Epicentro y profundidad del temblor
Según el registro de la Fundación Venezolana de Investigaciones Sismológicas (Funvisis), el epicentro se ubicó a 27 kilómetros al norte de Caraballeda, en el estado La Guaira. El sismo tuvo una profundidad de 10 kilómetros y obligó a numerosas personas a evacuar nuevamente sus viviendas tras haber sido desplazadas por los eventos anteriores. Aunque Funvisis registró la magnitud inicial en 4,2, otras fuentes internacionales confirmaron datos similares para esta zona ya devastada.
Medidas de prevención vigentes
Ante el repunte sísmico, las autoridades han mantenido activas estrictas medidas de prevención. En Caracas y sus alrededores, se ha dispuesto el corte del servicio de gas natural en zonas específicas para evitar incendios o fugas por daños estructurales adicionales. Asimismo, se prohíbe el uso de ascensores en edificios residenciales y comerciales como parte de los protocolos de evacuación rápida ante posibles réplicas.

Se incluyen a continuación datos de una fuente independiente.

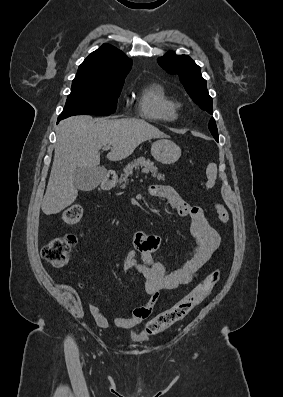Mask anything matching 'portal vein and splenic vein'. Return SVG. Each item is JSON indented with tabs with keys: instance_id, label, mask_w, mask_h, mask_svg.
<instances>
[{
	"instance_id": "portal-vein-and-splenic-vein-1",
	"label": "portal vein and splenic vein",
	"mask_w": 283,
	"mask_h": 397,
	"mask_svg": "<svg viewBox=\"0 0 283 397\" xmlns=\"http://www.w3.org/2000/svg\"><path fill=\"white\" fill-rule=\"evenodd\" d=\"M111 147L109 145H106L103 147V150L108 151Z\"/></svg>"
}]
</instances>
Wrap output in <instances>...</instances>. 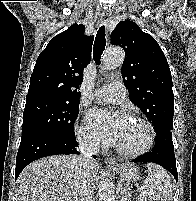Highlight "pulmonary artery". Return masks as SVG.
<instances>
[{
  "label": "pulmonary artery",
  "mask_w": 196,
  "mask_h": 201,
  "mask_svg": "<svg viewBox=\"0 0 196 201\" xmlns=\"http://www.w3.org/2000/svg\"><path fill=\"white\" fill-rule=\"evenodd\" d=\"M96 99L118 104L121 103L126 97V88L120 81H114L94 92Z\"/></svg>",
  "instance_id": "obj_1"
}]
</instances>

Presencia de bomberos ecuatorianos
Mientras la búsqueda de sobrevivientes continúa entre las ruinas del estado costero de La Guaira, equipos internacionales han reforzado la respuesta humanitaria. Más de 100 bomberos ecuatorianos se encuentran concentrados en los centros logísticos instalados por el gobierno venezolano encargado. Estos profesionales han logrado momentos de esperanza, como el rescate de una mujer atrapada durante casi tres días entre escombros.
La presidenta encargada del país ha solicitado mantener las labores de rescate y anunció planes para atender a quienes perdieron sus hogares debido a los numerosos derrumbes. La comunidad internacional sigue monitoreando la situación mientras se evalúa el impacto estructural en una región que ya sufrió graves daños por la secuencia sísmica iniciada hace cinco días, así lo reportó Expreso.